Suara Resah Peserta BPJS Kesehatan jika Iuran Kelas I Naik 100%
Semula, Sari merasa tak masalah membayar iuran BPJS Kesehatan kendati jarang memanfaatkannya. Hitung-hitung ikut gotong royong membantu sesama. Namun ia kecewa dengan pengelolaan BPJS Kesehatan. "Semula bahkan ingin keluar dari kepesertaan mandiri karena subsidi ke orang tak mampu enggak terasa, dan tak menggunakan juga. Tapi enggak bisa (keluar dari kepesertaan)," kata dia.
Ia menceritakan salah satu kenalannya yang memiliki delapan anggota keluarga dan penghasilan di bawah Rp 2 juta. Tak seluruh anggota keluarganya memperoleh bantuan iuran BPJS Kesehatan. Hanya satu anggota keluarga yang dianggap berhak menerima.
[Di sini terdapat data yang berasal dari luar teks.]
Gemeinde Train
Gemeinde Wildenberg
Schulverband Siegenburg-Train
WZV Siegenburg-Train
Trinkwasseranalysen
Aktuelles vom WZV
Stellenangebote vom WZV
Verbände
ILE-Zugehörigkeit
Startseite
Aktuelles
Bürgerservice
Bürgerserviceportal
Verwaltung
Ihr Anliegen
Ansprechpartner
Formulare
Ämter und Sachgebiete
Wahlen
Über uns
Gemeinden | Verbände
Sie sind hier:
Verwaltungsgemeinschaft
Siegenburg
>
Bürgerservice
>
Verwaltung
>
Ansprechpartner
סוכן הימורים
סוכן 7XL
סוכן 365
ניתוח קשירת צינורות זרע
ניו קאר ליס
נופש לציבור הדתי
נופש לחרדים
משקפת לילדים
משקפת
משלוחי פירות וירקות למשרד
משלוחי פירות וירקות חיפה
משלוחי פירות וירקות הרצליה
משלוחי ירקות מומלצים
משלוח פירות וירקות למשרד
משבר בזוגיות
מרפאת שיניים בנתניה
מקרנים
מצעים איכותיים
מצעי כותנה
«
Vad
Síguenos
Sementara ada orang lain yang dianggap mampu justru memperoleh bantuan iuran. "Selain itu ada juga kenalan yang mau operasi, antri hingga berbulan-bulan," ungkap dia.
(Baca: BPJS Watch Usul Kenaikan Iuran Peserta Mandiri JKN Maksimal Rp 6.000)
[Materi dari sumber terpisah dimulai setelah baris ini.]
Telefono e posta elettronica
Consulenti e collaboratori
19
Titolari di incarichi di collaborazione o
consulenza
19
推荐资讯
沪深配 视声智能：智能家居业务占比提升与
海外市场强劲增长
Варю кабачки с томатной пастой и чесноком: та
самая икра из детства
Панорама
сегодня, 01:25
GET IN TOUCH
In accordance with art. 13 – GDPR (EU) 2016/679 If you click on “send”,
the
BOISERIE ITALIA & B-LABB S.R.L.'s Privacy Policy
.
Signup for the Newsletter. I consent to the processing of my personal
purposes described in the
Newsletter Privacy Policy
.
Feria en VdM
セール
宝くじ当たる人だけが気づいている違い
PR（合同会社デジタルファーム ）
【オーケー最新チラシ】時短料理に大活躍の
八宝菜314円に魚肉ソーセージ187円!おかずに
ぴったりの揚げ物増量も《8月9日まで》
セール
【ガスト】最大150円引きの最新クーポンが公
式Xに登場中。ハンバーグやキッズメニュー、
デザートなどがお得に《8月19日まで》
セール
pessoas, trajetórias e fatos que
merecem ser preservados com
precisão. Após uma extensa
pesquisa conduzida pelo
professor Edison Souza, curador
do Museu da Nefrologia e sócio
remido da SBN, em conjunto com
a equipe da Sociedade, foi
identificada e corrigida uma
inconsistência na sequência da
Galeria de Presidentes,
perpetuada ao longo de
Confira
Ia pun berharap pengelolaan BPJS Kesehatan dapat lebih baik agar iuran yang dibayarkannya tak terasa sia-sia meski tak ia gunakan secara pribadi. Jika kualitas layanan sudah membaik, ia mengaku tak keberatan jika harus membayar iuran seperti yang diusulkan Sri Mulyani.
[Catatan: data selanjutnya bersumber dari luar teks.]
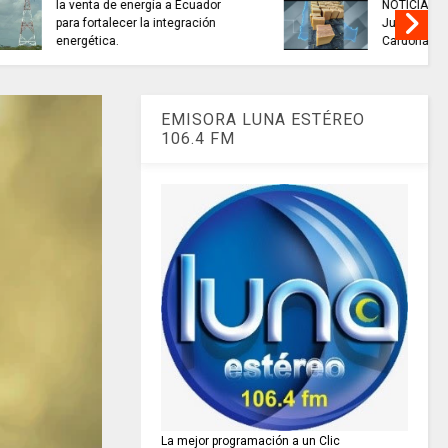
alidad del
TRABAJO....................si hay //
 miles de
jueves 6 de agosto de 2026
amarca.
EMISORA LUNA ESTÉREO
106.4 FM
La mejor programación a un Clic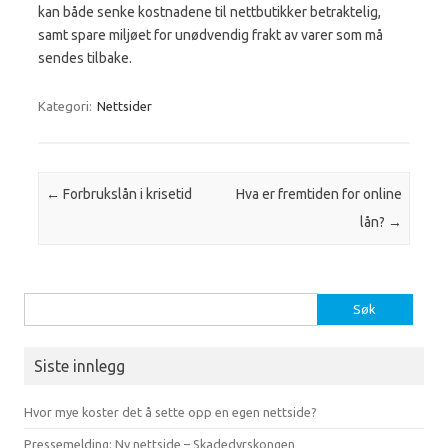
kan både senke kostnadene til nettbutikker betraktelig,
samt spare miljøet for unødvendig frakt av varer som må
sendes tilbake.
Kategori:
Nettsider
Innleggsnavigasjon
←
Forbrukslån i krisetid
Hva er fremtiden for online
lån?
→
Søk etter:
Siste innlegg
Hvor mye koster det å sette opp en egen nettside?
Pressemelding: Ny nettside – Skadedyrskongen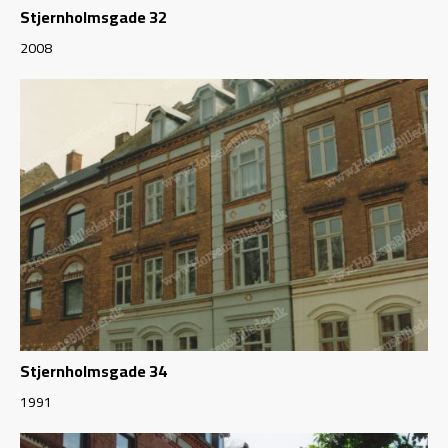
Stjernholmsgade 32
2008
Stjernholmsgade 34
1991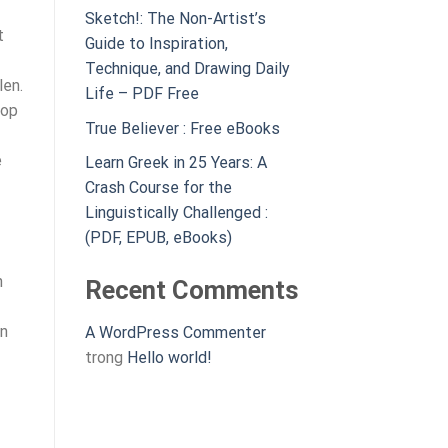
Sketch!: The Non-Artist’s
t
Guide to Inspiration,
Technique, and Drawing Daily
len.
Life – PDF Free
 op
True Believer : Free eBooks
e
Learn Greek in 25 Years: A
Crash Course for the
Linguistically Challenged :
(PDF, EPUB, eBooks)
n
Recent Comments
en
A WordPress Commenter
trong
Hello world!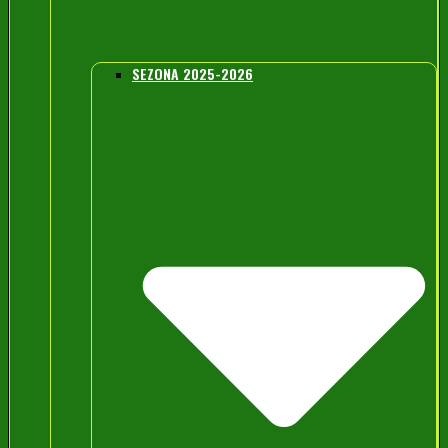
SEZONA 2025-2026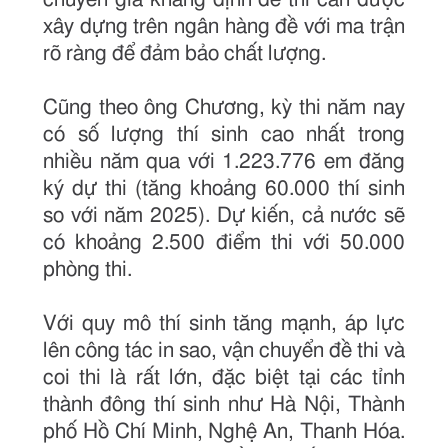
xây dựng trên ngân hàng đề với ma trận
rõ ràng để đảm bảo chất lượng.
Cũng theo ông Chương, kỳ thi năm nay
có số lượng thí sinh cao nhất trong
nhiều năm qua với 1.223.776 em đăng
ký dự thi (tăng khoảng 60.000 thí sinh
so với năm 2025). Dự kiến, cả nước sẽ
có khoảng 2.500 điểm thi với 50.000
phòng thi.
Với quy mô thí sinh tăng mạnh, áp lực
lên công tác in sao, vận chuyển đề thi và
coi thi là rất lớn, đặc biệt tại các tỉnh
thành đông thí sinh như Hà Nội, Thành
phố Hồ Chí Minh, Nghệ An, Thanh Hóa.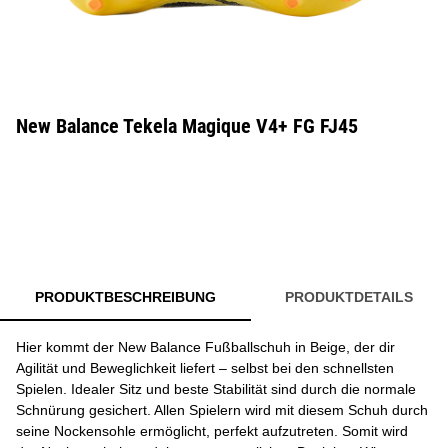
New Balance Tekela Magique V4+ FG FJ45
PRODUKTBESCHREIBUNG
PRODUKTDETAILS
Hier kommt der New Balance Fußballschuh in Beige, der dir
Agilität und Beweglichkeit liefert – selbst bei den schnellsten
Spielen. Idealer Sitz und beste Stabilität sind durch die normale
Schnürung gesichert. Allen Spielern wird mit diesem Schuh durch
seine Nockensohle ermöglicht, perfekt aufzutreten. Somit wird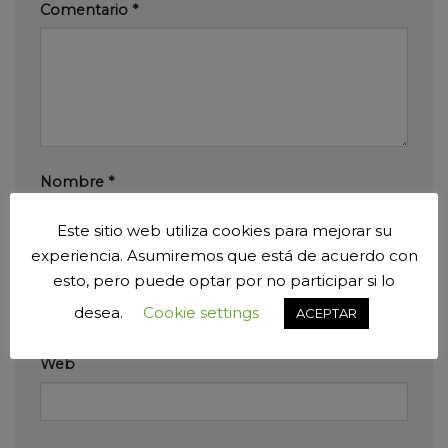
Comentario
*
Nombre
*
Este sitio web utiliza cookies para mejorar su
experiencia. Asumiremos que está de acuerdo con
Correo electrónico
*
esto, pero puede optar por no participar si lo
desea.
Cookie settings
ACEPTAR
Web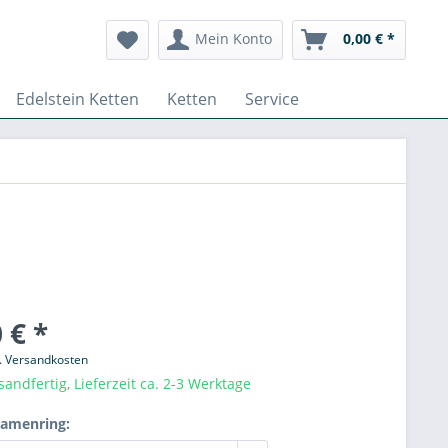
Mein Konto
0,00 € *
Edelstein Ketten
Ketten
Service
 € *
l. Versandkosten
sandfertig, Lieferzeit ca. 2-3 Werktage
Damenring:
Aziza, 31, juga mengaku sebenarnya keberatan dengan kanikan iuran yang diusulkan pemerintah hingga dua kali lipat. Ia juga mengaku tak paham alasan pemerintah menaikkan iuran.
Meski demikian, ibu rumah tangga ini mengaku mau tak mau tetap akan membayarkan iuran karena khawatir suatu saat membutuhkan. Selain itu, ia juga berharap iuran yang dibayarkan bisa turut membantu orang yang memang membutuhkan.
"Keberatan sebenarnya. Tapi kemungkinan tetap akan bayar dan jadi peserta karena mungkin masih membutuhkan," jelas dia.